Sounds like a great way to organize our late-night sessions at Shenanigan’s. What do you think?
Donna at The Globe
Good news from Donna Brewer. Though she won’t be joining us in Sewanee this summer, she’ll be busy in London, brushing up her Shakespeare…
Thanks to a grant from the Nashville branch of the English-Speaking Union of the United States, Donna Brewer will participate in Teaching Shakespeare Through Performance, an intensive program for teachers that provides instructors with practical and play-filled approaches to teaching Shakespeare in the classroom. Presented by Globe Education in association with The English-Speaking Union of the United States, participants spend three weeks at The Globe Theatre in London and attend Globe productions while working with theatre artists and Globe Education Practitioners who offer participants insights into the relationship between play and stage. Participants will have their own opportunity to explore that relationship at first hand when they present scenes on the Globe stage at midnight in July, 2010.
Honorable Cheryl
Congratulations to Cheryl Whitehead! She was a finalist for the New Letters Literary Award and received Honorable Mentions for two of her poems– Requiem for A Trumpet and Distant Relations. Cheryl is writing and submitting while the rest of us sleep…
2010 Updates
If you haven’t noticed yet, the School of Letters website has been updated with some fresh photos and the 2010 courses and faculty. Have a look, but don’t freak out– John Grammer says “more will be added to both lists.” I see that some former profs are back, some awesome profs are not on the list, and the new folks and classes look intriguing. What do y’all think?
Kim West on The Politics of Play
Good news from John Grammer:
Congratulations to Kim West, who participated last month in the Fifth Blackfriars Conference at the American Shakespeare Center. Kim took part in a Roundtable Discussion of “The Politics of Play” in Early Modern Drama, along with participants from Tufts, Samford, the University of Pittsburg, and elsewhere. The program named the School of Letters as Kim’s academic home, and we’re proud to claim her.
Nice job Kim!
An item from Graham
Graham Osteen was missing from the mountain this summer, but sent me a note about his latest project:
I’m taking this summer off from the School of Letters due to work issues, but thought this project might be of interest to my dysfunctional friends in the Sewanee School of Letters…the column explains it, and I’d love for some of you to contribute.
Julie and I have really missed being there this summer with all of you. All the best to everyone… looking forward to 2010.
Shenanigans Retrospective
Ready or not, here come the end-of-term recaps. Last night at Shenanigans, Christine and Mary Ann started a round of “best of” questions, including “What’s one thing you learned this summer?” to “Tensest moments in the classroom.” I took notes. Here are the gathered participants’ response to “Favorite thing you read this semester:”

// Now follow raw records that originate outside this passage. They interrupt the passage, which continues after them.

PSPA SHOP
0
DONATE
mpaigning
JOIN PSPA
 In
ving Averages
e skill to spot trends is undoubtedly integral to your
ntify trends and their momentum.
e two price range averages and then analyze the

Everett: Black Thunder by Arna Bontemps
Jason: The Things They Carried by Tim O’Brien
Mary Ann: The Hunters by Claire Messud
Christine: Edisto by Padgett Powell
(runner up was Tall Tales from The Mekong Delta by Kate Braverman)

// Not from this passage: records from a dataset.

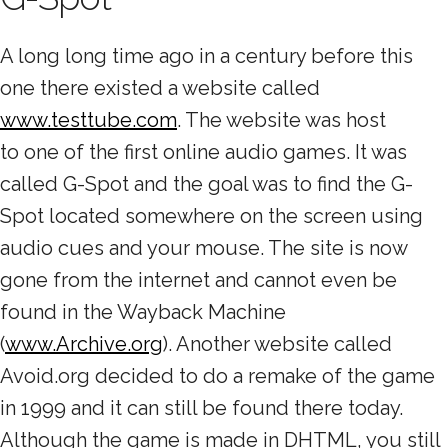
A long long time ago in a century before this
one there existed a website called
www.testtube.com
. The website was host
to one of the first online audio games. It was
called G-Spot and the goal was to find the G-
Spot located somewhere on the screen using
audio cues and your mouse. The site is now
gone from the internet and cannot even be
found in the Wayback Machine
(
www.Archive.org
). Another website called
Avoid.org decided to do a remake of the game
in 1999 and it can still be found there today.
Although the game is made in DHTML, you still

Hannah: Consider the Lobster by David Foster Wallace
Josh and Doug: Twirling at Ole Miss by Terry Southern
Pete: Archibald MacLeish’s Fortune Magazine features from 1938
Rachel: wishes for sons by Lucille Clifton
Fran: poems of Gerard Manley Hopkins
Jimmy: The Table of Contents for Michael Griffith’s forthcoming novel
Any other favorite readings you’d like to share?
(We do our best thinking at Shenanigans. Here’s the Creative Nonfiction class, hard at work.)
Rachel’s Wedding
Rachel sent in these photos from her April wedding to Phillip Leroy in Statesboro, Georgia. Congratulations to the newlyweds!